A whirlwind four-day stint included visits to Google, Activant Capital, NewLab in Brooklyn, and ERA, a seed-stage accelerator that has launched over 330 startups which have raised more than US $2 billion. We heard from Irish founders that have moved to the US to walk the walk, like Conor Lyden of Trustap and Oisin Hanrahan of Keychain. And we sprinkled in some focused, more technical sessions - setting up legal entities, investor expectations, and how to build a new network from scratch. It was a pretty full calendar. 

Founders think differently in the US. In his fine 2008 essay ‘Cities and Ambition,’ Paul Graham opened by noting: “In a hundred subtle ways, (a great) city sends you a message: you could do more; you should try harder.” His thesis goes like this: Boston tells you you should be smarter. Silicon Valley says you should be more powerful. And New York insists that you make more money. 


How did this track with our group of founders visiting the Big Apple? They were happy to traipse around the city clocking up 25,000 steps a day (or take the subway), surviving on dollar slices and bagels. If they lusted after the clothes in Fifth Avenue boutiques or garishly decorated lofts in TriBeCa, I didn’t notice. But the city does reconfigure your ideas about money. 

Founders based in NYC (and across the US) are not satisfied with a ten million dollar exit that lets them sit on a beach and avoid Zoom calls for a few years. They want to create a category-defining company that will make them richer than God. They are not afraid to raise prices to levels that would make Irish founders’ eyes water and ask the customers to pay on the first date. They have the self-belief to think that an idea scrawled on the back of a napkin merits a healthy seed round. 

(L-R) Lorraine Curham, NDRC interviews Oisin Hanrahan, Keychain Founder

When Oisin Hanrahan spoke about what business he would start next after selling Handy to Angie’s List for a nine-figure sum, he had a couple of ideas. One, he said, was a lifestyle business. Not interested. The other caught his interest for a while, but in terms of potential, it topped out at about $50-100 million in revenue per year. Again, this was small potatoes. Not interested. 

There was an audible intake of breath in the room, the sound of fifty people realising that they needed to start thinking a lot bigger. You could feel the needle move. 

Investors in New York City are surprisingly easy to reach, and happy to chat with you. There is much more competition to get into hot deals than in Europe. If your approach to generating deal flow resembles a grizzly bear waiting at the waterfall for a salmon to jump into your mouth, you’ll starve. You need to move faster. 

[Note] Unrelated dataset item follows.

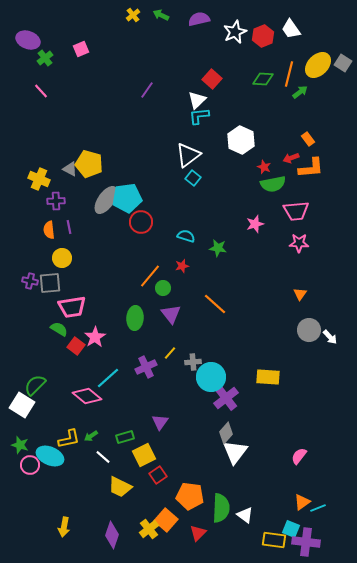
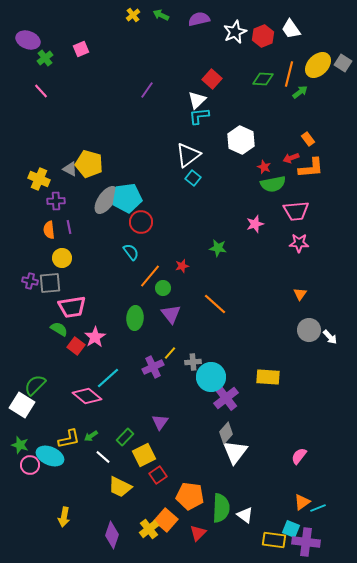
cyan semicircle at (186, 236): moved 55 px left, 16 px down; rotated 36 degrees clockwise
purple cross at (146, 367): moved 7 px right
green rectangle at (125, 437): rotated 30 degrees counterclockwise
yellow arrow at (64, 527): moved 10 px up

This was the message we fed to the cohort before travelling, and it resonated. One of the startups in our group contacted an investor upon landing at JFK at the weekend, met them on Tuesday morning, and had a €200k term sheet in the inbox by lunchtime. Another founder met someone from a publicly listed tech company at an evening networking event, followed up with a meeting to explore collaboration opportunities two days later, and had signed them as a design partner by the following morning. 


These stories were nice examples to use with our wider group, a nudge of motivation to build new bridges. But they are also proof of what happens when you expose yourself to a new, potentially uncomfortable environment, welcoming the possibility that it will help you grow. Bigger cities are hothouses for ambition. The lessons grew like weeds over the week-long visit: don’t be shy - closed mouths don’t get fed. Embrace our national habit of finding (and forging) connections, however slight. It’s a superpower in other countries. And of course, energy beats everything. 

Seeing our group on the last day of the visit, you could feel something different from the giddy energy that we landed with a week before. The US market is the ultimate goal for European startups - the healthiest venture market in the world, limitless growth potential, four times more startup unicorns than any other country. If you get on a plane, you might just learn what it takes to crack it.